Well, that feels terse.

Apparently the elderly man, who subsequently died, did receive his initial diagnosis from a live physician in the room with him. But this news, that nothing more could be done, came from a robot.

I think it’s tacky, and dehumanizing. You?

The People Who Worked in Retail

I’ve had a couple of posts and comments in recent days about changing retail habits — regular reader and Amy’s Aunt Joyce, like me, prefers to go into the store to see what’s on offer — so this article in the London Guardian caught my eye. Rather than being about empty/changing retail spaces, it’s about the impact on retail workers when their jobs are lost. We hear a lot about the decline of manufacturing jobs, but less about what happens to people who worked in places like Woolworth’s and were part of the walk-in shopping community in many small towns. Their stories are worth reading.

https://www.theguardian.com/business/2019/mar/06/death-of-the-high-street-how-it-feels-to-lose-your-job-when-a-big-chain-closes

Oddly enough the stories made me think not of a chain store, but of The Sampler in Ocean Grove, New Jersey. Before Ocean Grove became trendy and expensive, it was — still is — a Methodist camp community where the genteel threadbare could find inexpensive lodging and cheap, homestyle food at a cafeteria a few blocks from the beach. The Sampler was literally a cafeteria, a place where you pushed your tray along while you looked at the vast array of steam table food and asked for what you wanted. The servers who plated your requests had worked there forever. The food was nothing fancy — ham with raisin sauce, turkey with stuffing and gravy, mashed potatoes — but it was inexpensive and for steam table food, good. People ate at long tables, and of course there were regulars.

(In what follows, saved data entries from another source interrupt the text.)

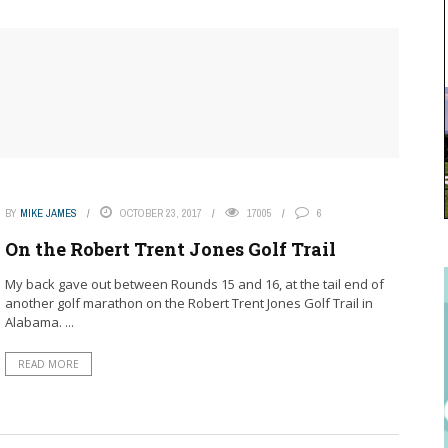
BY
MIKE JAMES
OCTOBER 23, 2017
17005
6
On the Robert Trent Jones Golf Trail
My back gave out between Rounds 15 and 16, at the tail end of
another golf marathon on the Robert Trent Jones Golf Trail in
Alabama. ...
READ MORE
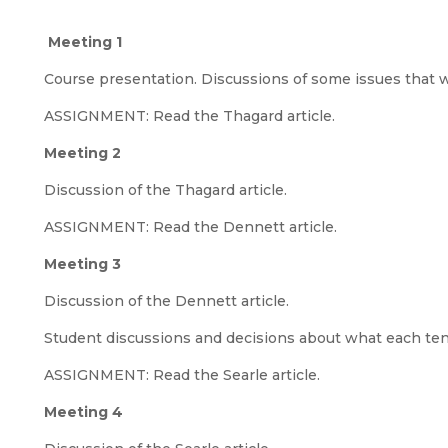
Meeting 1
Course presentation. Discussions of some issues that wi
ASSIGNMENT: Read the Thagard article.
Meeting 2
Discussion of the Thagard article.
ASSIGNMENT: Read the Dennett article.
Meeting 3
Discussion of the Dennett article.
Student discussions and decisions about what each tent
ASSIGNMENT: Read the Searle article.
Meeting 4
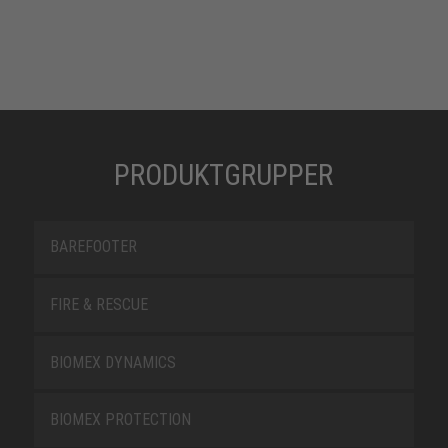
PRODUKTGRUPPER
BAREFOOTER
FIRE & RESCUE
BIOMEX DYNAMICS
BIOMEX PROTECTION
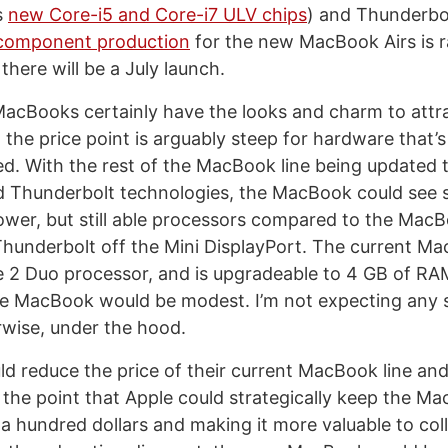
s
new Core-i5 and Core-i7 ULV chips
) and Thunderbo
component production
for the new MacBook Airs is 
 there will be a July launch.
MacBooks certainly have the looks and charm to att
 the price point is arguably steep for hardware that
ed. With the rest of the MacBook line being updated
 Thunderbolt technologies, the MacBook could see s
wer, but still able processors compared to the Mac
hunderbolt off the Mini DisplayPort. The current M
 2 Duo processor, and is upgradeable to 4 GB of RA
e MacBook would be modest. I’m not expecting any s
wise, under the hood.
d reduce the price of their current MacBook line and 
he point that Apple could strategically keep the M
 a hundred dollars and making it more valuable to col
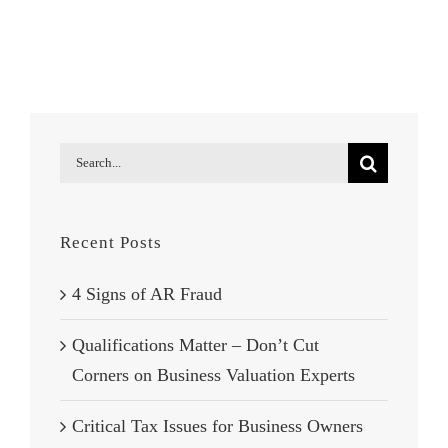
Interest:
Tax
Court
Side
with
IRS
Search
for:
Recent Posts
4 Signs of AR Fraud
Qualifications Matter – Don’t Cut
Corners on Business Valuation Experts
Critical Tax Issues for Business Owners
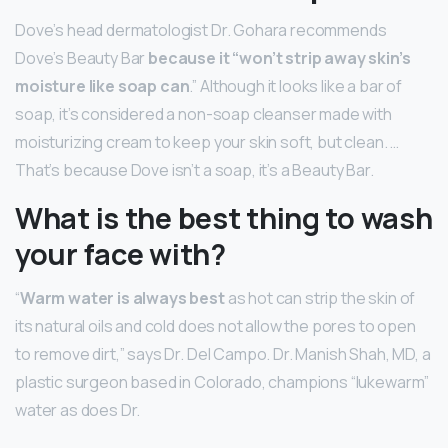
Dove’s head dermatologist Dr. Gohara recommends
Dove’s Beauty Bar
because it “won’t strip away skin’s
moisture like soap can
.” Although it looks like a bar of
soap, it’s considered a non-soap cleanser made with
moisturizing cream to keep your skin soft, but clean. …
That’s because Dove isn’t a soap, it’s a Beauty Bar.
What is the best thing to wash
your face with?
“
Warm water is always best
as hot can strip the skin of
its natural oils and cold does not allow the pores to open
to remove dirt,” says Dr. Del Campo. Dr. Manish Shah, MD, a
plastic surgeon based in Colorado, champions “lukewarm”
water as does Dr.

My family rented a $35 a week bungalow in Bradley Beach, just over the town line, so we went to The Sampler on the rare occasions when we ate out. My sister Linda like the stewed tomatoes. I mean, who eats stewed tomatoes any more? The place was packed at 5pm, because the genteel elderly ate early.  But at The Sampler, they ate at a long table with others, and they didn’t eat alone.

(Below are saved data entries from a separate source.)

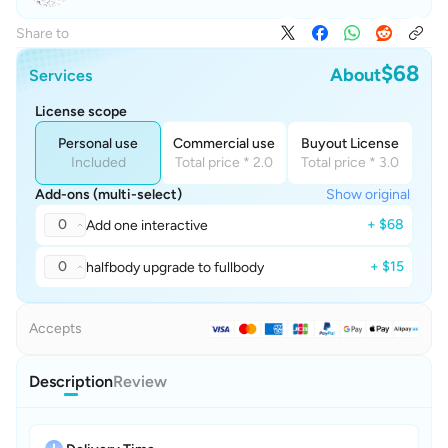
Share to
$68
About
Services
License scope
Personal use
Commercial use
Buyout License
Included
Total price * 2.0
Total price * 3.0
Add-ons (multi-select)
Show original
0
+ $68
Add one interactive
0
+ $15
halfbody upgrade to fullbody
Accepts
Description
Review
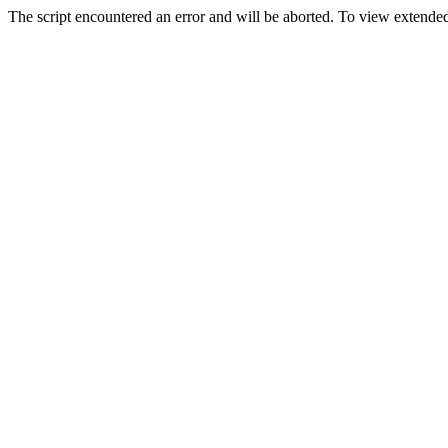
The script encountered an error and will be aborted. To view extended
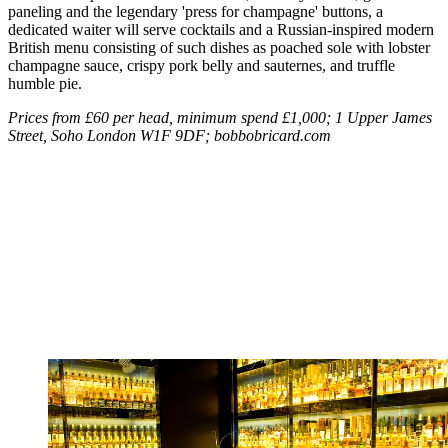
paneling and the legendary 'press for champagne' buttons, a
dedicated waiter will serve cocktails and a Russian-inspired modern
British menu consisting of such dishes as poached sole with lobster
champagne sauce, crispy pork belly and sauternes, and truffle
humble pie.
Prices from £60 per head, minimum spend £1,000; 1 Upper James
Street, Soho London W1F 9DF; bobbobricard.com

https://derelictbuildingsdotnet.wordpress.com/the-sampler-inn-story/

The Sampler’s owners declared bankruptcy in 2006, and the place was torn down in 2009. I remember going one last time, probably in the early 1980’s. My mother, who died in 2007, loved the place. Ahead of me was an elderly lady who had a bowl of soup, a glass of iced tea, and a slice of white bread with two pats of butter. The butter, as I recall, was 5 cents a pat. When her food was rung up, the lady was ten cents short, and she went to put the butter back. I asked if I could give her the dime — I still carried coins at that point — and she nodded without speaking, eyes averted. She took her tray and went off to her favorite seat by the big front windows.

I doubt people like her can afford to live in Ocean Grove today. There are lots of trendy restaurants where people sit at their own tables and order interesting, made to order food. Even taking into account inflation, absolutely nothing can be had for the current equivalent of a dime.